:: Material provided

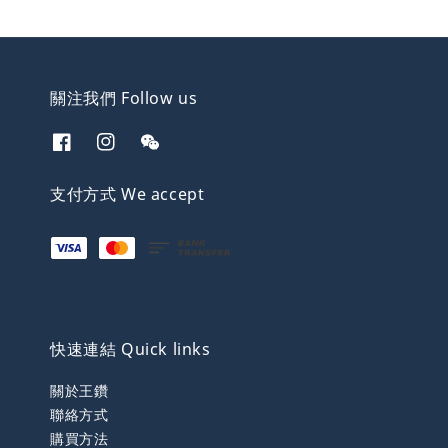
關注我們 Follow us
支付方式 We accept
快速連結 Quick links
關於王鑽
聯絡方式
購買方法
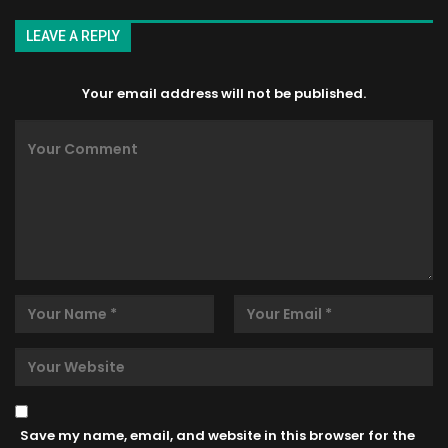
LEAVE A REPLY
Your email address will not be published.
Save my name, email, and website in this browser for the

::::

| Instructions for the task |
Transcribe the material above in full. No picture is to be copied.

| Exercise answer |
關注我們 Follow us
支付方式 We accept
快速連結 Quick links
關於王鑽
聯絡方式
購買方法
LEAVE A REPLY
Your email address will not be published.
Save my name, email, and website in this browser for the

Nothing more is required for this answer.